Wilson's Dictionary of Bible Types [4]

 1 Kings 6:30 (c) The floor of the tabernacle was the dirt and the soil of the desert. This reminded Israel of their pilgrim character. The floor of the temple was covered with gold to remind His people that they were pilgrims on the way home to the eternal glory of GOD.

 Isaiah 21:10 (c) This is a heart cry concerning the loss of that which had been gathered in from the harvest, but was never enjoyed.

 Jeremiah 51:33 (a) Here is a type of the severe threshing that GOD would give Babylon when He sent the enemy to destroy it.

 Daniel 2:35 (a) This is typical of the day of GOD's judgment when the saved and the unsaved will be separated as the farmer separates the wheat and the chaff on the threshing floor. (See also  Matthew 3:12).

 Hosea 13:3 (a) The judgment of Israel is described by this figure. The people are the chaff to be destroyed because they are of no value to GOD, and have no interest in GOD's affairs. (See also  Micah 4:12;  Luke 3:17).

King James Dictionary [5]

FLOOR, n. flore. In early ages, the inhabitants of Europe had no floor in their huts, but the ground.

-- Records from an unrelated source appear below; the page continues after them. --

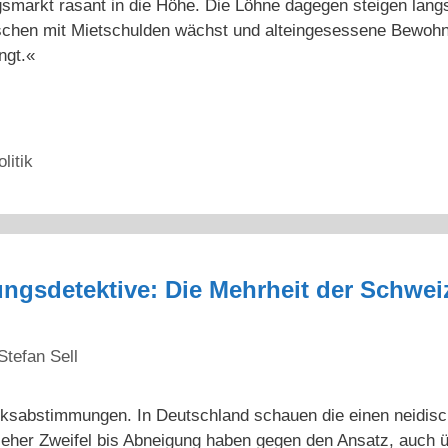
markt rasant in die Höhe. Die Löhne dagegen steigen langs
nschen mit Mietschulden wächst und alteingesessene Bewo
ngt.«
litik
ngsdetektive: Die Mehrheit der Schweiz
Stefan Sell
ksabstimmungen. In Deutschland schauen die einen neidisch 
eher Zweifel bis Abneigung haben gegen den Ansatz, auch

The sense of the word is probably that which is laid or spread.

1. That part of a building or room on which we walk the bottom or lower part, consisting, in modern houses, of boards, plands or pavement as the floor of a house, room, bar, stable or outhouse. 2. A platform of boards or plans laid on timbers, as in a bridge any similar platform. 3. A story in a building as the first or second floor. 4. A floor or earthen floor is still used in some kinds of business, made of loam, or of lime, sand and iron dust, as in malting. 5. The bottom of a ship, or that part which is nearly horizontal.

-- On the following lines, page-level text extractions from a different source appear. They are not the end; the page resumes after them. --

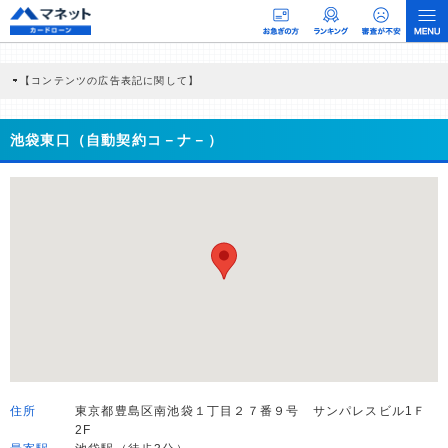
【コンテンツの広告表記に関して】
本コンテンツには、紹介している商品・商材の広告（リンク）を含む場合がありま
す。 これらの広告を経由して読者が企業ホームページを訪れ、成約が発生すると弊
社に対して企業から紹介報酬が支払われるという収益モデルです。 ただし、特定の
池袋東口（自動契約コ－ナ－）
商品を根拠なくPRするものではなく、当編集部の調査／ユーザーへの口コミ収集な
どに基づき、公平性を担保した情報提供を行っています。
>提携企業一覧
住所
東京都豊島区南池袋１丁目２７番９号 サンパレスビル1Ｆ
2F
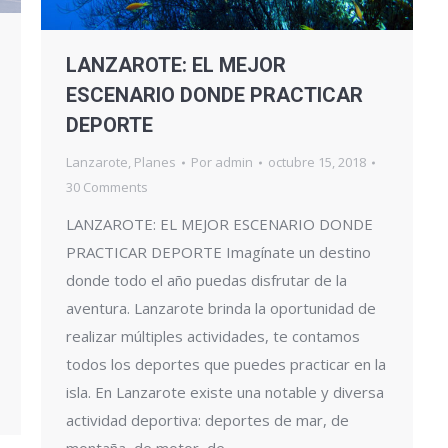
LANZAROTE: EL MEJOR
ESCENARIO DONDE PRACTICAR
DEPORTE
Lanzarote
,
Planes
Por
admin
octubre 15, 2018
30 Comments
LANZAROTE: EL MEJOR ESCENARIO DONDE
PRACTICAR DEPORTE Imagínate un destino
donde todo el año puedas disfrutar de la
aventura. Lanzarote brinda la oportunidad de
realizar múltiples actividades, te contamos
todos los deportes que puedes practicar en la
isla. En Lanzarote existe una notable y diversa
actividad deportiva: deportes de mar, de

FLOOR, To lay a floor to cover timbers with a floor to furnish with a floor as, to floor a house with pine boards.

Smith's Bible Dictionary [6]

Floor. See Gabbatha .

Cyclopedia of Biblical, Theological and Ecclesiastical Literature [7]

( גֹּרֶן , Go'Ren; Ἄλων ) , prop. a level or open Area (as the "place" or Square around the gates of Oriental cities,  1 Kings 22:10;  2 Chronicles 18:9); hence usually the spot, well-beaten and smooth, on which grain is trodden out by cattle in the East, i.e., the "barn-floor", or "threshing- floor." (See Threshing). For the floor of rooms, (See House); for that of court-yards, (See Pavement).